All of lore.kernel.org
 help / color / mirror / Atom feed
From: Roman Gushchin <guro@fb.com>
To: Michal Hocko <mhocko@kernel.org>
Cc: Rik van Riel <riel@surriel.com>, <linux-mm@kvack.org>,
	<linux-kernel@vger.kernel.org>, <kernel-team@fb.com>,
	Josef Bacik <jbacik@fb.com>, Johannes Weiner <hannes@cmpxchg.org>,
	Andrew Morton <akpm@linux-foundation.org>
Subject: Re: [PATCH] mm: slowly shrink slabs with a relatively small number of objects
Date: Tue, 4 Sep 2018 10:52:46 -0700	[thread overview]
Message-ID: <20180904175243.GA4889@tower.DHCP.thefacebook.com> (raw)
In-Reply-To: <20180904161431.GP14951@dhcp22.suse.cz>

On Tue, Sep 04, 2018 at 06:14:31PM +0200, Michal Hocko wrote:
> On Tue 04-09-18 08:34:49, Roman Gushchin wrote:
> > On Tue, Sep 04, 2018 at 09:00:05AM +0200, Michal Hocko wrote:
> > > On Mon 03-09-18 13:28:06, Roman Gushchin wrote:
> > > > On Mon, Sep 03, 2018 at 08:29:56PM +0200, Michal Hocko wrote:
> > > > > On Fri 31-08-18 14:31:41, Roman Gushchin wrote:
> > > > > > On Fri, Aug 31, 2018 at 05:15:39PM -0400, Rik van Riel wrote:
> > > > > > > On Fri, 2018-08-31 at 13:34 -0700, Roman Gushchin wrote:
> > > > > > > 
> > > > > > > > diff --git a/mm/vmscan.c b/mm/vmscan.c
> > > > > > > > index fa2c150ab7b9..c910cf6bf606 100644
> > > > > > > > --- a/mm/vmscan.c
> > > > > > > > +++ b/mm/vmscan.c
> > > > > > > > @@ -476,6 +476,10 @@ static unsigned long do_shrink_slab(struct
> > > > > > > > shrink_control *shrinkctl,
> > > > > > > >  	delta = freeable >> priority;
> > > > > > > >  	delta *= 4;
> > > > > > > >  	do_div(delta, shrinker->seeks);
> > > > > > > > +
> > > > > > > > +	if (delta == 0 && freeable > 0)
> > > > > > > > +		delta = min(freeable, batch_size);
> > > > > > > > +
> > > > > > > >  	total_scan += delta;
> > > > > > > >  	if (total_scan < 0) {
> > > > > > > >  		pr_err("shrink_slab: %pF negative objects to delete
> > > > > > > > nr=%ld\n",
> > > > > > > 
> > > > > > > I agree that we need to shrink slabs with fewer than
> > > > > > > 4096 objects, but do we want to put more pressure on
> > > > > > > a slab the moment it drops below 4096 than we applied
> > > > > > > when it had just over 4096 objects on it?
> > > > > > > 
> > > > > > > With this patch, a slab with 5000 objects on it will
> > > > > > > get 1 item scanned, while a slab with 4000 objects on
> > > > > > > it will see shrinker->batch or SHRINK_BATCH objects
> > > > > > > scanned every time.
> > > > > > > 
> > > > > > > I don't know if this would cause any issues, just
> > > > > > > something to ponder.
> > > > > > 
> > > > > > Hm, fair enough.
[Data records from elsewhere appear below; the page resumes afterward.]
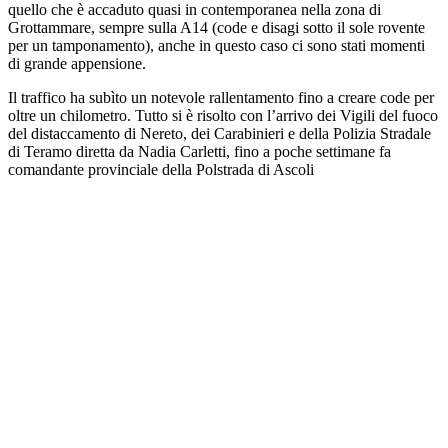
quello che è accaduto quasi in contemporanea nella zona di
Grottammare, sempre sulla A14 (code e disagi sotto il sole rovente
per un tamponamento), anche in questo caso ci sono stati momenti
di grande appensione.
Il traffico ha subìto un notevole rallentamento fino a creare code per
oltre un chilometro. Tutto si è risolto con l’arrivo dei Vigili del fuoco
del distaccamento di Nereto, dei Carabinieri e della Polizia Stradale
di Teramo diretta da Nadia Carletti, fino a poche settimane fa
comandante provinciale della Polstrada di Ascoli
So, basically we can always do
> > > > > > 
> > > > > >     delta = max(delta, min(freeable, batch_size));
> > > > > > 
> > > > > > Does it look better?
> > > > > 
> > > > > Why don't you use the same heuristic we use for the normal LRU raclaim?
> > > > 
> > > > Because we do reparent kmem lru lists on offlining.
> > > > Take a look at memcg_offline_kmem().
> > > 
> > > Then I must be missing something. Why are we growing the number of dead
> > > cgroups then?
> > 
> > We do reparent LRU lists, but not objects. Objects (or, more precisely, pages)
> > are still holding a reference to the memcg.
> 
> OK, this is what I missed. I thought that the reparenting includes all
> the pages as well. Is there any strong reason that we cannot do that?
> Performance/Locking/etc.?
> 
> Or maybe do not reparent at all and rely on the same reclaim heuristic
> we do for normal pages?
> 
> I am not opposing your patch but I am trying to figure out whether that
> is the best approach.

I don't think the current logic does make sense. Why should cgroups
with less than 4k kernel objects be excluded from being scanned?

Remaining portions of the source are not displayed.